▸ **WORK TO BE COMPLETED**
The expected output is each line in the data below that includes the string "frente".

▸ **DATA PROVIDED**
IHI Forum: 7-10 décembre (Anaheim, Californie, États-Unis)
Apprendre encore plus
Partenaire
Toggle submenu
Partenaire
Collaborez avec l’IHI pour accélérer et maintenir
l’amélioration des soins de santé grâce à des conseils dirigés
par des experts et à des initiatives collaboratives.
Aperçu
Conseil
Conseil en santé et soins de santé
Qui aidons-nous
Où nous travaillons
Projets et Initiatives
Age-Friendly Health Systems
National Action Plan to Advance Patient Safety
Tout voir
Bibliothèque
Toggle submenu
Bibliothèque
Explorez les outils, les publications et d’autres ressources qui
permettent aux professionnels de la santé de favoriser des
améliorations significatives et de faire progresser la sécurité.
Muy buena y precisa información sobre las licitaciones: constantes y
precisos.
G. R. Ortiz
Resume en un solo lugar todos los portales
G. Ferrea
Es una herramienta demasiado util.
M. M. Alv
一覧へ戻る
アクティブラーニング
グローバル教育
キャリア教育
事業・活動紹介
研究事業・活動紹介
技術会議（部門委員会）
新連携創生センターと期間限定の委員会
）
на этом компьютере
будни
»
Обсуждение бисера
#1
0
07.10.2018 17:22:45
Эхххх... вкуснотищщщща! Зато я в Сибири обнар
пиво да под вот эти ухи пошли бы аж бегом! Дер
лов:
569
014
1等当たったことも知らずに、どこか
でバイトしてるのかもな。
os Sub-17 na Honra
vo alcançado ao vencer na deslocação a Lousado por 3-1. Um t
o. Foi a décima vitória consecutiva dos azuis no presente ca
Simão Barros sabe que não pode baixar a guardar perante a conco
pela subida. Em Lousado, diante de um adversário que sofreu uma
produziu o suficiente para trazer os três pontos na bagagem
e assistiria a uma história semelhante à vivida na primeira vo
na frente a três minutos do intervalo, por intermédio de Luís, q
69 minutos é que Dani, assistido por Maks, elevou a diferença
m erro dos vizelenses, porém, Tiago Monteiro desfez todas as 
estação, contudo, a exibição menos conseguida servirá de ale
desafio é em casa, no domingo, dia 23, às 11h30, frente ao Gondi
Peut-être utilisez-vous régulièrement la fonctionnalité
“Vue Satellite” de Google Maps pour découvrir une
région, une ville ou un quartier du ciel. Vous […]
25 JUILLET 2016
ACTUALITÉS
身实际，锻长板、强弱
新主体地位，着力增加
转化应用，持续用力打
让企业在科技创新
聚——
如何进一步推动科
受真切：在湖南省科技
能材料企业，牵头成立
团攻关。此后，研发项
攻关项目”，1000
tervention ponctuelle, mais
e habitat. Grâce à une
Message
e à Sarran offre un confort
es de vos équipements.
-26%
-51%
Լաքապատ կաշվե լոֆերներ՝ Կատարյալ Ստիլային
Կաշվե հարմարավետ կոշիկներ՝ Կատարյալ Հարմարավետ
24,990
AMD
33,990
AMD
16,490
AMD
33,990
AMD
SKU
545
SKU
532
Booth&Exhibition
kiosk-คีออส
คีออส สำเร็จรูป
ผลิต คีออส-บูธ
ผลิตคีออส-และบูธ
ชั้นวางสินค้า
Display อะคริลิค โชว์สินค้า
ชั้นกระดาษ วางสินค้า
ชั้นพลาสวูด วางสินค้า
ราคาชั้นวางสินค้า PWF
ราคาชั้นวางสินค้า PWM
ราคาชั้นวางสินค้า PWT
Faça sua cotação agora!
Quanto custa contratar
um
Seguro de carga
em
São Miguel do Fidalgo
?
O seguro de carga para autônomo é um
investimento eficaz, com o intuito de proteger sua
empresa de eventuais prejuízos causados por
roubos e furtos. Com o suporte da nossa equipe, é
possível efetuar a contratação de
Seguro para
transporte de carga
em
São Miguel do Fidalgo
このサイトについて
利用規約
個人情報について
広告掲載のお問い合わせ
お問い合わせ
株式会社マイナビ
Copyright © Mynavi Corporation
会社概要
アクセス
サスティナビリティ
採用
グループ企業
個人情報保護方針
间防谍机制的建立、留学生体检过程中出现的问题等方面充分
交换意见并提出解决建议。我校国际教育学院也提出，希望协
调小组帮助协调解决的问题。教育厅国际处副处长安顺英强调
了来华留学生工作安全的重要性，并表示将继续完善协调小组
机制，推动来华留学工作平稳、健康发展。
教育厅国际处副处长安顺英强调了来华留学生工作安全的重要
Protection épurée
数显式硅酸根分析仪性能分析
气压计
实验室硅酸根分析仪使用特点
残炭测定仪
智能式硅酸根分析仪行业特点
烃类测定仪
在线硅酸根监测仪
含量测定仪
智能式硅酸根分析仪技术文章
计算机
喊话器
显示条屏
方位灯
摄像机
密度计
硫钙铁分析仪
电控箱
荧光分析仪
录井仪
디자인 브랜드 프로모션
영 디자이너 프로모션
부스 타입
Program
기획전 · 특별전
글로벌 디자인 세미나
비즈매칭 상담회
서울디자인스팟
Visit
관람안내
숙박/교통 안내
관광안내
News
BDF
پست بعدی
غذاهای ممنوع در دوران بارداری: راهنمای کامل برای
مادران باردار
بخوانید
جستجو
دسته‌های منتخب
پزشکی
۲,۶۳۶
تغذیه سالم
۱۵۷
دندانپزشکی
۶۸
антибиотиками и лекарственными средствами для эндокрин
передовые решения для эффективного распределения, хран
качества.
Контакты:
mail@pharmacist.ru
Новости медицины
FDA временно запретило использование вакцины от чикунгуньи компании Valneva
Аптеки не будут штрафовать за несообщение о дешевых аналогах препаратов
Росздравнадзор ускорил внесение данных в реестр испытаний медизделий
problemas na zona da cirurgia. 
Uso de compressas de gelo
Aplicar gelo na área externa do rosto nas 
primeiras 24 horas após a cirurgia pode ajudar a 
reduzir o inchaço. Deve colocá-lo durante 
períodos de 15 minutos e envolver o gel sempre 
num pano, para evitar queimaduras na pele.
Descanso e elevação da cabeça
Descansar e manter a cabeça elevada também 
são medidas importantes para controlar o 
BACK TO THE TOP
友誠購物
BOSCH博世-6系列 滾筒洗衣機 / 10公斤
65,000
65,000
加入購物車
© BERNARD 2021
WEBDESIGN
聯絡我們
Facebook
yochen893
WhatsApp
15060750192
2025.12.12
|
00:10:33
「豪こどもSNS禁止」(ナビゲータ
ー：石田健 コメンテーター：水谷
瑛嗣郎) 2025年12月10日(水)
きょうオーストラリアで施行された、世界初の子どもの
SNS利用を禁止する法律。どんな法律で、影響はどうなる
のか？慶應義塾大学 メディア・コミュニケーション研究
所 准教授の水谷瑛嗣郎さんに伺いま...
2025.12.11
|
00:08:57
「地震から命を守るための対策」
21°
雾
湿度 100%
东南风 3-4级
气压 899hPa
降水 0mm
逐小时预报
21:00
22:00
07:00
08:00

▸ **COMPLETED EXERCISE**
na frente a três minutos do intervalo, por intermédio de Luís, q
desafio é em casa, no domingo, dia 23, às 11h30, frente ao Gondi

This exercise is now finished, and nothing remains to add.